Lithops is a genus of succulent plants from the family Mesembranthemaceae, endemic to arid regions of Southern Africa. Some common names include "Living Stones", or "Split Rocks", though these names can also apply to other genera of "mesembs", like Lapidaria, Pleiospilos or Argyroderma.
If given proper care, lithops can survive for a significant length of time and provide a great deal of entertainment throughout their lifecycle. The best way to care for your lithops is to try and replicate its natural environment as closely as possible.
Use a well-draining cactus soil with plenty of grit material.
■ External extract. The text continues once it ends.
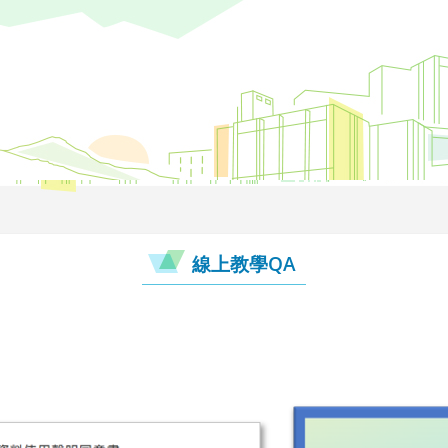
線上教學QA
Or, make your own using 50% potting soil and 50% grit material (pumice and lava are best, perlite is a secondary option). Top-dress your potted lithops with a fine-grade gravel or rock to prevent winter rot.
Lithops grow naturally in full-sun, so light is important to bring out their vibrant colors. In coastal areas, lithops can be planted outside in all-day sun. Give them some afternoon shade in hotter, inland areas if outside. Lithops can grow surprisingly well indoors as well, but it is important to make sure they receive adequate light to avoid etiolation and color loss. East-facing windowsills are a good option (West-facing windows get too much radiant heat). If your plant begins to stretch inside, gradually re-introduce it to outdoor exposure.
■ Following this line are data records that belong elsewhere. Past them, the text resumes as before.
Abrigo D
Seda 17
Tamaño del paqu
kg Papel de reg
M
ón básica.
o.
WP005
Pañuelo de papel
This is where most people go wrong. Lithops come from extremely arid regions where rainfall totals average less than an inch per month. Therefore, lithops are naturally drought-tolerant and require little water. Water should be withheld completely in the winter. Water very sparingly in summer, as most species undergo a period of summer dormancy and will crack, split or burst if given too much. When the plant begins to appear shriveled, give it a drink to replenish its stock of water (best done in the morning and not during the heat of the day). Fall and spring are the growing months for Lithops, so this is when you want to water more frequently, but still no more than once every 10 days. Allow your soil to dry between waterings.
Most lithops bloom toward the end of summer or fall, and produce a daisy-like flower typical of the mesemb family. Flower colors include white, yellow, orange and red. After flowering, the plant will slowly split open, and a new plant will form out of its old "shell". The outside layer will eventually wither away.
Lithops produce a long tap root, so don't plant them in too shallow a pot. Protect your lithops from freezing temps, as frost will cause the plant to rupture and rot.